The alternative is to engage in the Egyptian transition on its own terms: engaging with the military-led roadmap. The roadmap is essentially a timeline, bereft of substance. Is it reasonable to expect a constitution that marks a meaningful improvement from its 1971 and 2012 precedents to be drawn up in a few months? The roadmap tells us when a constitution should be drawn up by and when elections should be held. But it is silent on the actual content of how these defining political acts would take place and what the rules of the game would be. If Europe engages with the military-led transition, then it must add meat to the roadmap’s skeleton. Chief among such efforts must be the institutionalizing of principles and benchmarks, such as a constitution that reduces the prospects for what is currently an undemocratic process.

How can Europe achieve this? The EU flirted momentarily with the idea of negative conditionality: punishing the Egyptian regime by withdrawing the benefits already delivered to it. Talk of suspending the association agreement was aired immediately after the crackdown. The idea of sanctioning Egypt was rather rapidly dismissed. (The association agreement was negotiated and signed with former President Hosni Mubarak regime, and the current regime is, for all extents and purposes, a continuation of his rule.) Sanctions would risk alienating Egypt in its current hyper-nationalistic mood and would run counter to European trade interests— a stark contrast with any engagement strategy. However, in light of the current crackdown, maintaining business as usual risks undermining the EU’s credibility: the barking dog that never bites.
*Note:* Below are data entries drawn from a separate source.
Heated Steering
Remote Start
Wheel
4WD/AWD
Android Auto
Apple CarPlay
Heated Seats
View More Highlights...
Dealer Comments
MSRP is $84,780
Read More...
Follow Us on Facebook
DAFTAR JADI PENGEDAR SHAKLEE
The compromise consensus is that of withholding the additional benefits promised to post-2011 Egypt in the context of the ‘more for more’ revision of the European Neighborhood Policy. Concretely, we are talking about withholding an additional €800 million, and the eventual withholding of the next financial package covering 2014-2017 (approximately €900 million for the three year period).

Cynics are quick to point out the irrelevance of EU assistance when compared to the $1.3 billion of US military assistance, let alone the $12 billion Saudi-Emirati-Kuwaiti aid package. But numbers do not amount to the full picture. No less important are the quality of assistance, its actual implementation (if possible in coordination with the U.S. to strengthen the leverage of both actors) as well as its political significance. Beyond political rhetoric, relations with Europe may be valued at a time in which American credibility is dismally low among all Egyptian groups. Plus the Egyptian military and business elites may not want to put all their eggs in the Saudi/Emirati/Kuwaiti basket.
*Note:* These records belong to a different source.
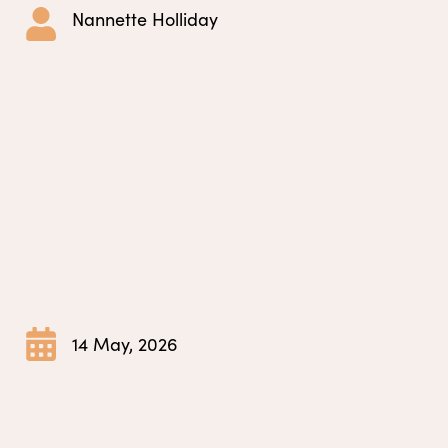
Nannette Holliday
14 May, 2026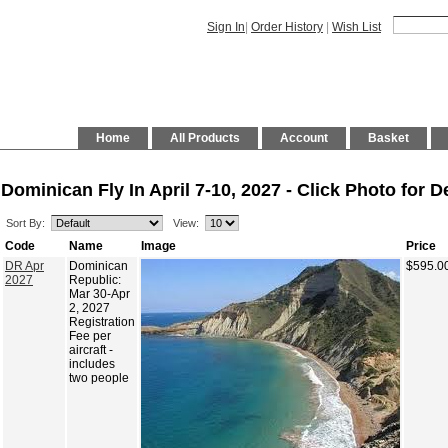
Sign In
|
Order History
|
Wish List
Home
All Products
Account
Basket
Dominican Fly In April 7-10, 2027 - Click Photo for De
Sort By:
View:
Code
Name
Image
Price
DR Apr
Dominican
$595.0
2027
Republic:
Mar 30-Apr
2, 2027
Registration
Fee per
aircraft -
includes
two people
Limited as the EU’s influence may be, creating incentives—such as the ‘more for more’ approach—would offer a series of benchmarks and principles for the Egyptian roadmap, especially in the field of constitution and institution building. Through its conditional engagement and standard-setting role the EU can aspire to strengthen the bargaining hand of liberals in and out of the cabinet, as well as induce them to espouse the need for broader political participation, including reconciliation with the MB.

 

Nathalie Tocci is deputy director of the Istituto Affari Internazionali in Rome.